Biographer: Complicated Edwards legacy includes a lot of positive for Louisiana

Edwin Edwards
Photo credit AP Images

Among those who weighed in on the legacy of former Louisiana governor Edwin Edwards after his death at the age of 93, perhaps no one has as much insight as the man who interviewed him extensively for his authorized biography.

Leo Honeycutt published “Edwin Edwards: Governor of Louisiana” in 2009, and he joined WWL Radio after Edwards’s passing on Monday.

Honeycutt said Edwards’s upbringing imbued him with a sense of justice for the poor, describing his early work helping level the playing field when it came to oil and gas leases in the Cajun-dominated parts of the Louisiana swamps.

“Because he could speak their language and he could also deal with the oil people in New York,” Honeycutt said, “He really got a reputation there for sticking up for the people who really didn’t have the chutzpah to fight the monolith of the corporation.”

“He got good deals for them where before they were pretty much giving away their land,” Honeycutt said.

Honeycutt also credited Edwards for keeping the NFL’s Saints in New Orleans by facilitating the team’s sale in the early 80s.

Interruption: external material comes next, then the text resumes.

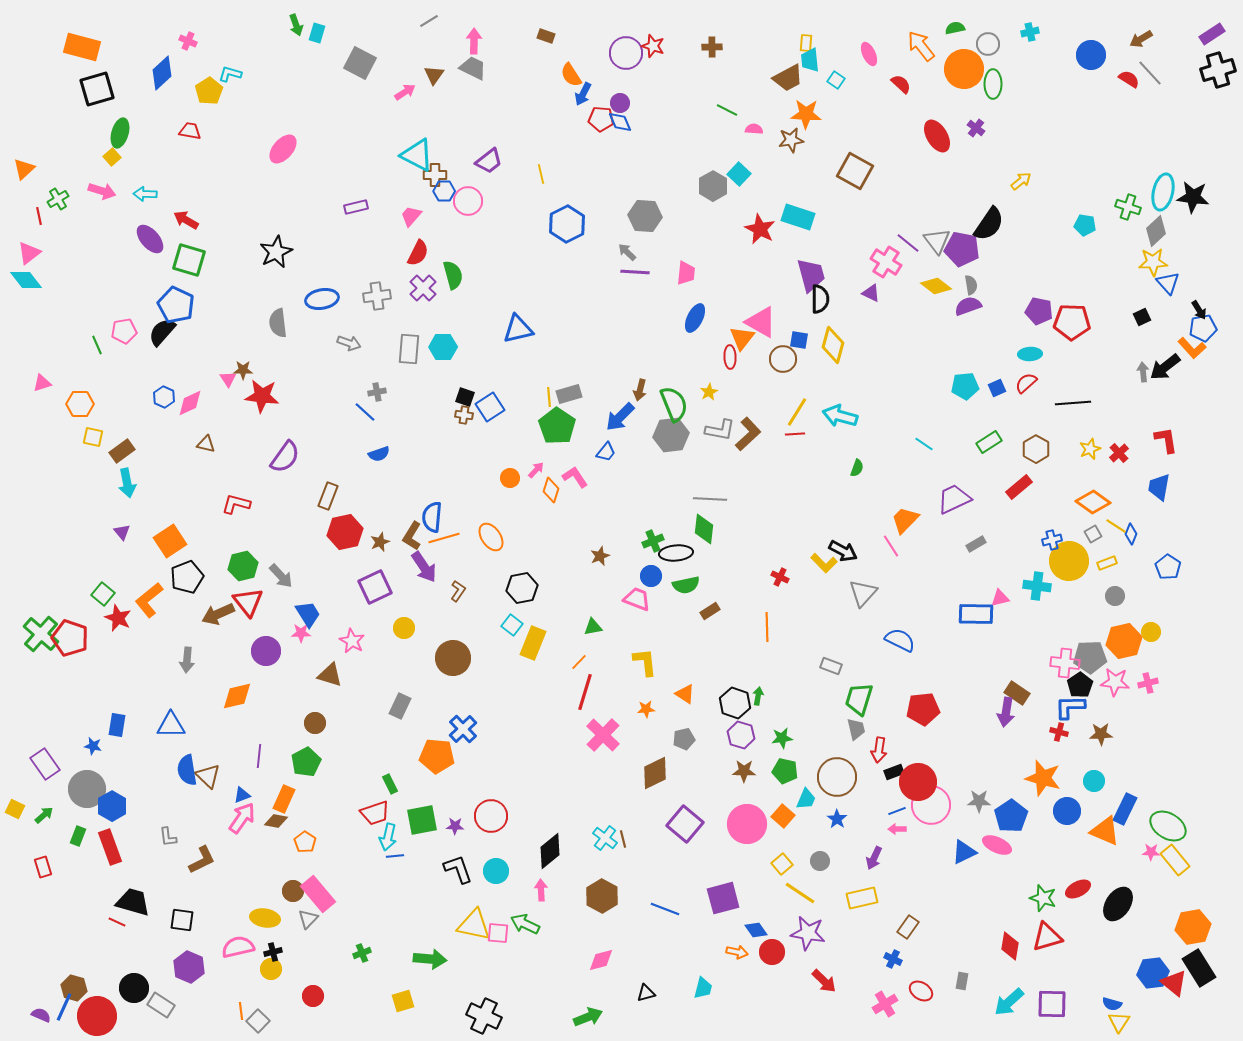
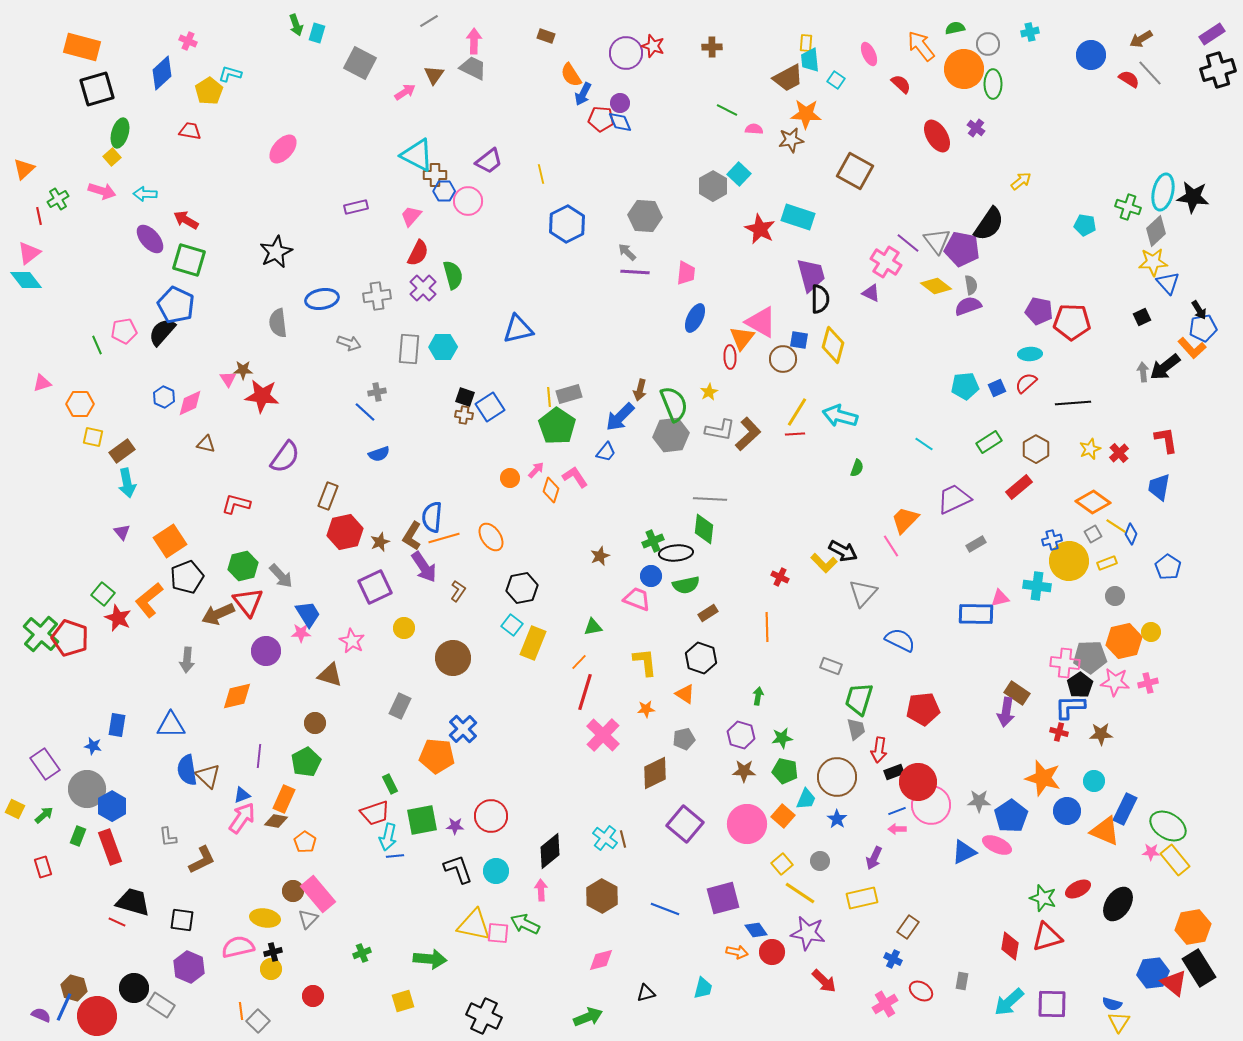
brown rectangle at (710, 611): moved 2 px left, 2 px down
black hexagon at (735, 703): moved 34 px left, 45 px up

“Edwards called up Tom Benson and said, ‘Look, I want you to be part of a group that will buy the Saints and keep them in Louisiana,’” Honeycutt said. “So Benson tells the story of how he went down to the conference room to meet with [former Saints owner John] Mecom. And he said, ‘Where’s everybody else?’ And John said, ‘You ARE everybody else.’”

Eventually, Benson would spearhead a group that bought the Saints in 1985, keeping them from relocating to San Antonio.

Honeycutt said Edwards was hesitant to detail the events that led to his incarceration in his biography, but that he relented in the end.

“We came to an agreement on that,” Honeycutt said. “And I assured him that everybody already knew almost all the bad, so you might as well hit it head-on. And he eventually agreed with that.”